The discussion of cryptocurrency security reared its head again after the biggest exchange hack in history took place in January 2018. Coincheck was hacked to the tune of $532.6 million with further hacks at Bitgrail and Bithumb through the year.

The constant hacks weakened trust in the crypto exchange ecosystem and put further selling pressure on the bitcoin price.

Some progress is being made with a landmark move into crypto insurance from the Winklevoss Twins. All funds on their Gemini exchange and custody service are now fully insured.

Even traditional players are stepping into the ring as Fidelity announced a crypto custody service. Expect secure custody services, aka bitcoin banks, to develop at pace in 2019.

Bitcoin hits a regulatory brick wall

Cryptocurrency regulation continued to hinder progress throughout 2018.

The US Securities and Exchange Commission (SEC) took action against numerous ICOs. The SEC chairman concluded that “every ICO I’ve seen is a security,” which means stricter investor rules should be applied.

China maintained its ban on cryptocurrency exchanges, while South Korea authorities raided exchanges on suspicion of money laundering and tax evasion.

Most notably, the SEC rejected or pushed back at least nine bitcoin exchange-traded funds (ETFs).
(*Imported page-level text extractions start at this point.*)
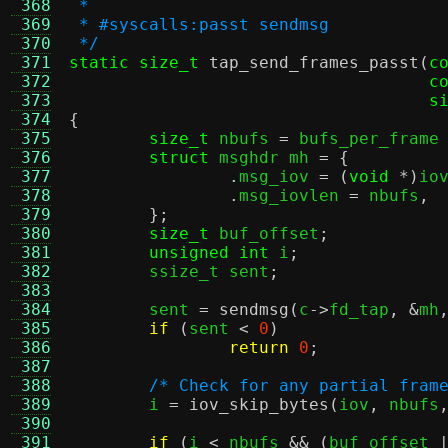
 368
 *
 369
 * #syscalls:passt sendmsg
 370
 */
 371
static size_t
tap_send_frames_passt
(
c
 372
c
 373
s
 374
{
 375
size_t
 nbufs 
=
 bufs_per_frame
 376
struct
 msghdr mh 
= {
 377
.
msg_iov 
= (
void
*)
io
 378
.
msg_iovlen 
=
 nbufs
,
 379
};
 380
size_t
 buf_offset
;
 381
unsigned int
 i
;
 382
	ssize_t sent
;
 383
 384
	sent 
=
sendmsg
(
c
->
fd_tap
, &
mh
 385
if
(
sent 
<
0
)
 386
return
0
;
 387
 388
/* Check for any partial fram
 389
	i 
=
iov_skip_bytes
(
iov
,
 nbufs
 390
 391
if
(
i 
<
 nbufs 
&& (
buf_offset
The inevitable launch of a bitcoin ETF is often cited as a major catalyst for the bitcoin price, but the continuous delays weighed on crypto prices throughout 2018.

Any good news for the bitcoin price?

There are plenty of potential price triggers to look forward to in 2019. The much-hyped Bakkt platform is expected in early 2019. Bakkt is a futures trading service settled in real bitcoin and is backed by ICE, the parent company of the New York Stock Exchange.
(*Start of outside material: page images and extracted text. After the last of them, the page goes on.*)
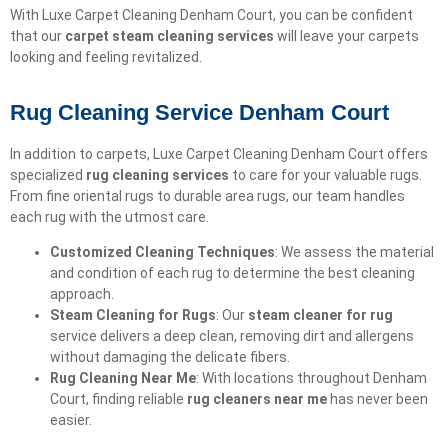
With Luxe Carpet Cleaning Denham Court, you can be confident
that our
carpet steam cleaning services
will leave your carpets
looking and feeling revitalized.
Rug Cleaning Service Denham Court
In addition to carpets, Luxe Carpet Cleaning Denham Court offers
specialized
rug cleaning services
to care for your valuable rugs.
From fine oriental rugs to durable area rugs, our team handles
each rug with the utmost care.
Customized Cleaning Techniques
: We assess the material
and condition of each rug to determine the best cleaning
approach.
Steam Cleaning for Rugs
: Our
steam cleaner for rug
service delivers a deep clean, removing dirt and allergens
without damaging the delicate fibers.
Rug Cleaning Near Me
: With locations throughout Denham
Court, finding reliable
rug cleaners near me
has never been
easier.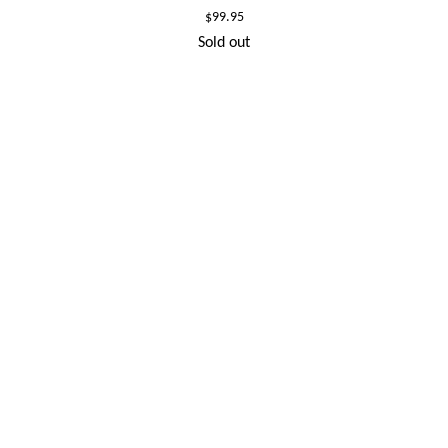
Regular
$99.95
price
Sold out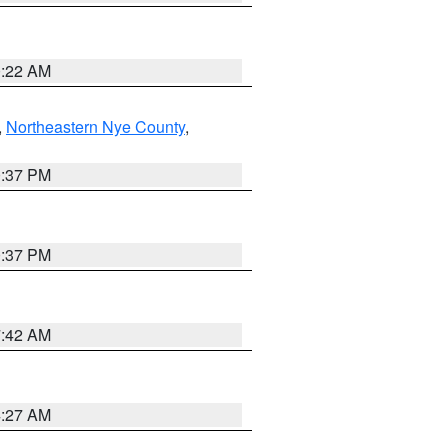
0:22 AM
,
Northeastern Nye County
,
0:37 PM
0:37 PM
7:42 AM
4:27 AM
We will continue to see bitcoin ETF proposals thrown at the SEC. At least one SEC commissioner, Hester Peirce, is supportive of bitcoin and serious discussions are taking place. Expect this to dominate bitcoin conversation for the coming year.

Elsewhere, huge leaps are being made in cryptocurrency technology. The lightning network is rapidly gaining pace in a bid to facilitate micropayments for bitcoin. Blockstream’s satellites are now beaming the blockchain to every landmass on earth, eliminating the need for internet access for bitcoin transactions.

Ethereum and Ripple 2018 price roundup

Ethereum fared worse than bitcoin through 2018, falling 85%. ETH started the year at $880 and ended at $133.

Ethereum price chart 2018. Source: CoinMarketCap

Ripple XRP also fell 85%, starting the year at $2.31 and closing at $0.35.